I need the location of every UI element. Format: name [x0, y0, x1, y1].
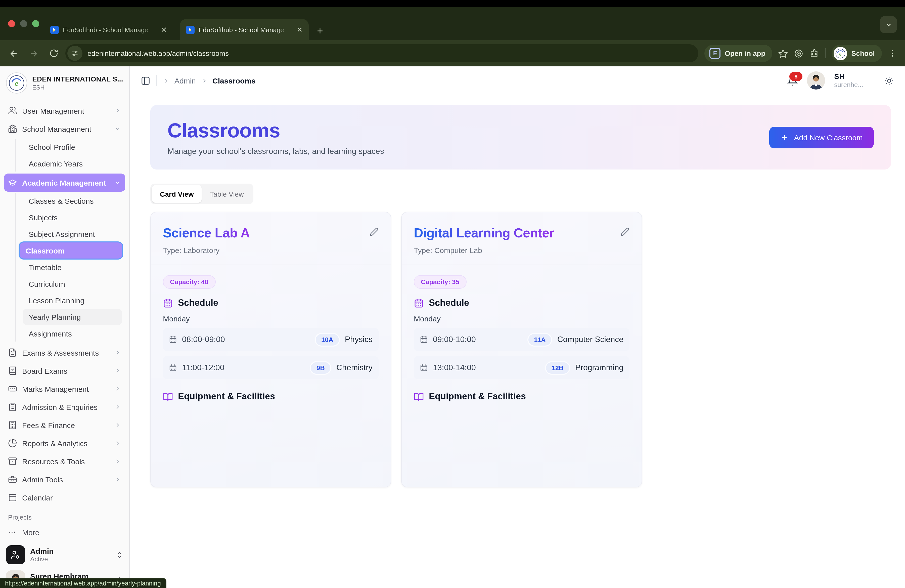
screen: EduSofthub - School Manage ✕ EduSofthub … [0, 0, 905, 588]
edit-pencil-icon[interactable] [621, 227, 629, 237]
status-link-url: https://edeninternational.web.app/admin/… [5, 580, 161, 587]
sidebar-item-resources-tools[interactable]: Resources & Tools [4, 452, 125, 470]
status-link-tooltip: https://edeninternational.web.app/admin/… [0, 578, 167, 588]
tab-close-icon[interactable]: ✕ [161, 25, 167, 34]
svg-text:e: e [839, 51, 841, 57]
chevron-right-icon [114, 404, 121, 410]
calendar-icon [163, 298, 173, 308]
calculator-icon [8, 421, 17, 429]
breadcrumb-admin[interactable]: Admin [175, 76, 196, 85]
sidebar-item-user-management[interactable]: User Management [4, 102, 125, 120]
extensions-puzzle-icon[interactable] [810, 49, 819, 58]
forward-button[interactable] [25, 45, 42, 62]
sidebar-item-board-exams[interactable]: Board Exams [4, 362, 125, 380]
sidebar-item-assignments[interactable]: Assignments [23, 326, 122, 342]
sidebar-item-subject-assignment[interactable]: Subject Assignment [23, 226, 122, 242]
sidebar-item-calendar[interactable]: Calendar [4, 488, 125, 507]
sidebar-toggle-icon[interactable] [141, 76, 150, 85]
sidebar-item-yearly-planning[interactable]: Yearly Planning [23, 309, 122, 325]
page-title: Classrooms [167, 119, 384, 141]
chevron-right-icon [201, 77, 207, 84]
main-area: Admin Classrooms 8 SH surenhe... [130, 67, 905, 588]
sidebar-item-exams-assessments[interactable]: Exams & Assessments [4, 343, 125, 362]
edit-pencil-icon[interactable] [370, 227, 379, 237]
sidebar-item-academic-management[interactable]: Academic Management [4, 173, 125, 192]
tab-search-button[interactable] [880, 16, 897, 33]
address-bar[interactable]: edeninternational.web.app/admin/classroo… [65, 44, 699, 62]
school-header[interactable]: e EDEN INTERNATIONAL S... ESH [0, 67, 129, 99]
bookmark-star-icon[interactable] [778, 49, 788, 58]
slot-time: 08:00-09:00 [182, 335, 315, 344]
window-minimize-button[interactable] [20, 20, 27, 27]
schedule-day: Monday [414, 315, 629, 323]
window-zoom-button[interactable] [32, 20, 39, 27]
reload-button[interactable] [45, 45, 62, 62]
sidebar-item-admission-enquiries[interactable]: Admission & Enquiries [4, 398, 125, 416]
sidebar-item-school-profile[interactable]: School Profile [23, 139, 122, 155]
school-short-name: ESH [32, 84, 123, 91]
sidebar-menu: User Management School Management School… [0, 99, 129, 540]
tab-title: EduSofthub - School Manage [63, 26, 157, 33]
sidebar-item-classroom-active[interactable]: Classroom [20, 242, 122, 259]
window-close-button[interactable] [8, 20, 15, 27]
notification-badge: 8 [789, 72, 802, 81]
classroom-card-digital-learning-center: Digital Learning Center Type: Computer L… [401, 212, 642, 488]
sidebar-item-admin-tools[interactable]: Admin Tools [4, 470, 125, 488]
tab-card-view[interactable]: Card View [152, 185, 202, 203]
browser-tab-bar: EduSofthub - School Manage ✕ EduSofthub … [0, 7, 905, 40]
slot-subject: Computer Science [557, 335, 624, 344]
browser-tab-1[interactable]: EduSofthub - School Manage ✕ [44, 19, 173, 40]
slot-time: 09:00-10:00 [433, 335, 527, 344]
page-subtitle: Manage your school's classrooms, labs, a… [167, 147, 384, 156]
sidebar-item-classes-sections[interactable]: Classes & Sections [23, 193, 122, 209]
browser-menu-kebab-icon[interactable] [888, 49, 897, 58]
projects-label: Projects [0, 507, 129, 524]
sidebar-item-timetable[interactable]: Timetable [23, 259, 122, 275]
chevron-right-icon [114, 476, 121, 483]
browser-profile-chip[interactable]: e School [832, 45, 882, 62]
school-management-submenu: School Profile Academic Years [15, 139, 129, 172]
open-in-app-button[interactable]: E Open in app [705, 45, 773, 62]
role-switcher[interactable]: Admin Active [0, 540, 129, 569]
chevron-right-icon [114, 458, 121, 465]
edusofthub-favicon [186, 25, 195, 34]
sidebar-item-more[interactable]: More [0, 524, 129, 540]
browser-tab-2-active[interactable]: EduSofthub - School Manage ✕ [180, 19, 309, 40]
browser-toolbar: edeninternational.web.app/admin/classroo… [0, 40, 905, 67]
notifications-bell-icon[interactable]: 8 [788, 75, 798, 86]
sidebar-item-reports-analytics[interactable]: Reports & Analytics [4, 434, 125, 452]
slot-subject: Programming [575, 363, 624, 372]
chevron-down-icon [114, 179, 121, 186]
tab-close-icon[interactable]: ✕ [297, 25, 303, 34]
sidebar-item-school-management[interactable]: School Management [4, 120, 125, 138]
sidebar-item-subjects[interactable]: Subjects [23, 209, 122, 225]
tab-table-view[interactable]: Table View [202, 185, 252, 203]
site-settings-icon[interactable] [67, 46, 83, 61]
classroom-type: Type: Laboratory [163, 246, 379, 254]
page-hero: Classrooms Manage your school's classroo… [150, 105, 891, 170]
role-name: Admin [30, 547, 111, 555]
back-button[interactable] [5, 45, 22, 62]
sidebar-item-lesson-planning[interactable]: Lesson Planning [23, 292, 122, 308]
sidebar-item-academic-years[interactable]: Academic Years [23, 156, 122, 172]
slot-time: 11:00-12:00 [182, 363, 310, 372]
macos-menubar [0, 0, 905, 7]
header-avatar[interactable] [807, 72, 825, 89]
new-tab-button[interactable] [316, 27, 324, 35]
schedule-slot: 08:00-09:00 10A Physics [163, 328, 379, 351]
sidebar-item-marks-management[interactable]: Marks Management [4, 380, 125, 398]
sidebar-item-curriculum[interactable]: Curriculum [23, 276, 122, 292]
schedule-slot: 09:00-10:00 11A Computer Science [414, 328, 629, 351]
slot-subject: Physics [345, 335, 373, 344]
class-badge: 10A [315, 333, 340, 346]
theme-toggle-sun-icon[interactable] [884, 76, 894, 85]
class-badge: 11A [527, 333, 552, 346]
sidebar-item-fees-finance[interactable]: Fees & Finance [4, 416, 125, 434]
recorder-extension-icon[interactable] [794, 49, 804, 58]
add-new-classroom-button[interactable]: Add New Classroom [770, 127, 874, 148]
classroom-cards: Science Lab A Type: Laboratory Capacity:… [150, 212, 891, 488]
classroom-name: Science Lab A [163, 225, 250, 241]
app-e-icon: E [710, 48, 721, 59]
page-content: Classrooms Manage your school's classroo… [130, 95, 905, 588]
chevron-right-icon [114, 349, 121, 356]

------------------------

List all lines above in which the string "link" appears.

status-link-url: https://edeninternational.web.app/admin/… [5, 580, 161, 587]
status-link-tooltip: https://edeninternational.web.app/admin/… [0, 578, 167, 588]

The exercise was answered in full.